_Data supplied_
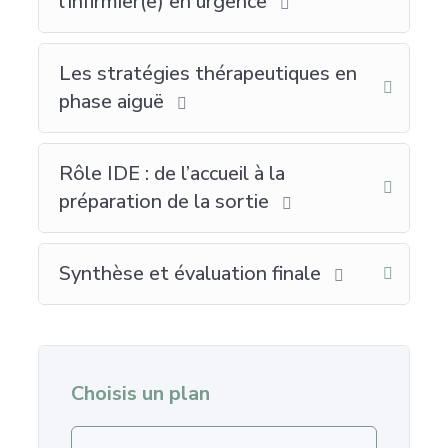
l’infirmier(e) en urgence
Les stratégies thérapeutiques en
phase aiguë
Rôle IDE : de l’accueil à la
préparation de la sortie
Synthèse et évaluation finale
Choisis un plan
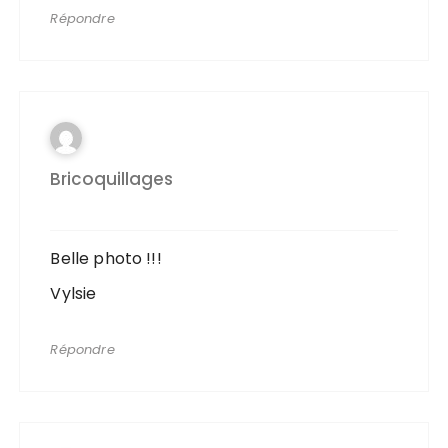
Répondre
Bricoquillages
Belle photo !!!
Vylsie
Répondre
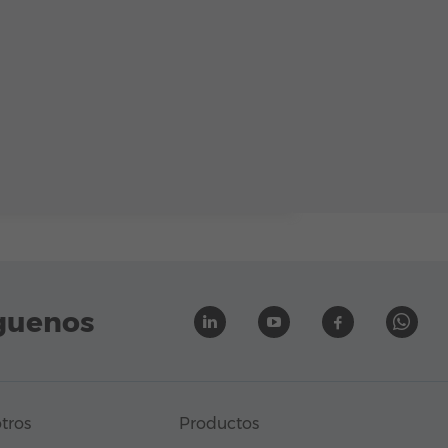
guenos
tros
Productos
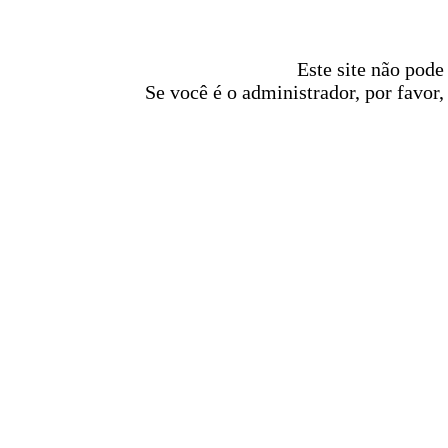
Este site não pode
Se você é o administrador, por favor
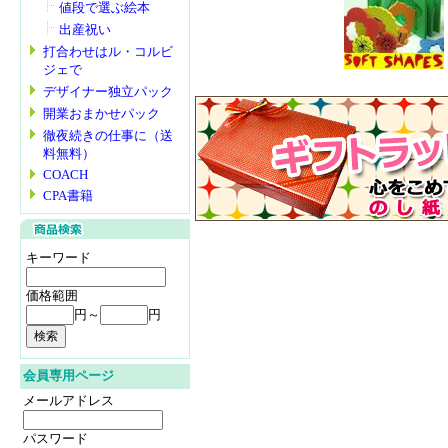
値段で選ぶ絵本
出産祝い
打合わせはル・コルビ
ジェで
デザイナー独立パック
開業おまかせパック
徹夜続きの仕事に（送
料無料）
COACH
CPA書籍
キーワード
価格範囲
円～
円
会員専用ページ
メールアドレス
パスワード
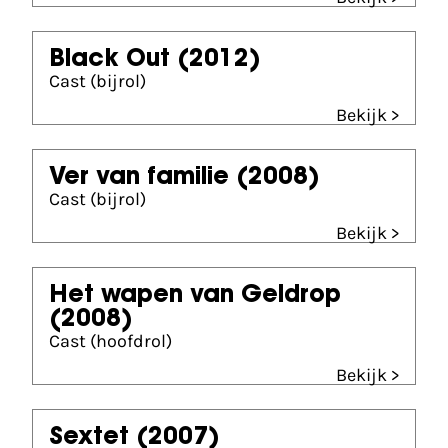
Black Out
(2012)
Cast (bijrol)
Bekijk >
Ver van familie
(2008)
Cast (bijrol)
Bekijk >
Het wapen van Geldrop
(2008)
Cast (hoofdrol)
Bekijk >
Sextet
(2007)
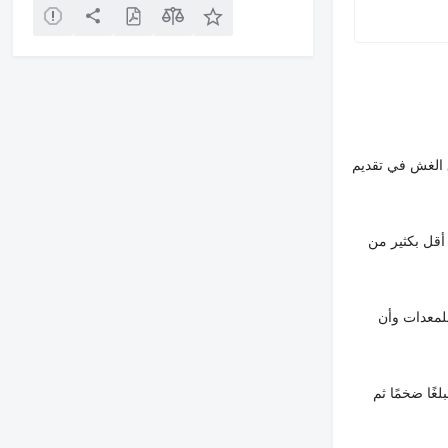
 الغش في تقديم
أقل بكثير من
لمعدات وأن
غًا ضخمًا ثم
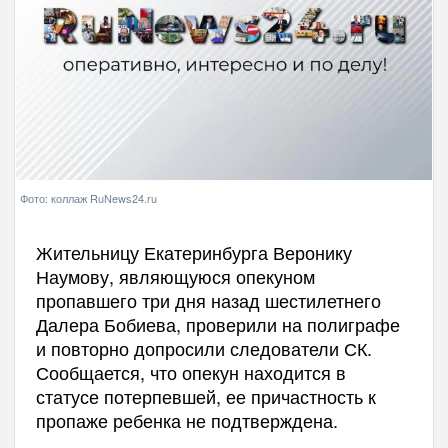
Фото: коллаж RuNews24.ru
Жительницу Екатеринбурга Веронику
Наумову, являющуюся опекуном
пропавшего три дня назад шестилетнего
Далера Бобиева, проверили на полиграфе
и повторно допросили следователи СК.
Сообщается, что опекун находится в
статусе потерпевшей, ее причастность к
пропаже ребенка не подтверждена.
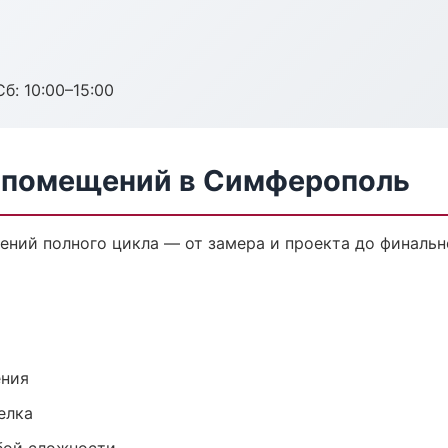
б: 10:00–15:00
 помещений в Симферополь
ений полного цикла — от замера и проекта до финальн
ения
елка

_Task directions_
From the first line to the last, reproduce the listing above exactly, leaving the pictures out.

_Result of this task_
l’infirmier(e) en urgence
Les stratégies thérapeutiques en
phase aiguë
Rôle IDE : de l’accueil à la
préparation de la sortie
Synthèse et évaluation finale
Choisis un plan
Répondre
Bricoquillages
Belle photo !!!
Vylsie
Répondre
guenos
tros
Productos
Este site não pode
Se você é o administrador, por favor
値段で選ぶ絵本
出産祝い
打合わせはル・コルビ
ジェで
デザイナー独立パック
開業おまかせパック
徹夜続きの仕事に（送
料無料）
COACH
CPA書籍
キーワード
価格範囲
円～
円
会員専用ページ
メールアドレス
パスワード
Black Out
(2012)
Cast (bijrol)
Bekijk >
Ver van familie
(2008)
Cast (bijrol)
Bekijk >
Het wapen van Geldrop
(2008)
Cast (hoofdrol)
Bekijk >
Sextet
(2007)
 الغش في تقديم
أقل بكثير من
لمعدات وأن
غًا ضخمًا ثم
Фото: коллаж RuNews24.ru
Жительницу Екатеринбурга Веронику
Наумову, являющуюся опекуном
пропавшего три дня назад шестилетнего
Далера Бобиева, проверили на полиграфе
и повторно допросили следователи СК.
Сообщается, что опекун находится в
статусе потерпевшей, ее причастность к
пропаже ребенка не подтверждена.
б: 10:00–15:00
 помещений в Симферополь
ений полного цикла — от замера и проекта до финальн
ения
елка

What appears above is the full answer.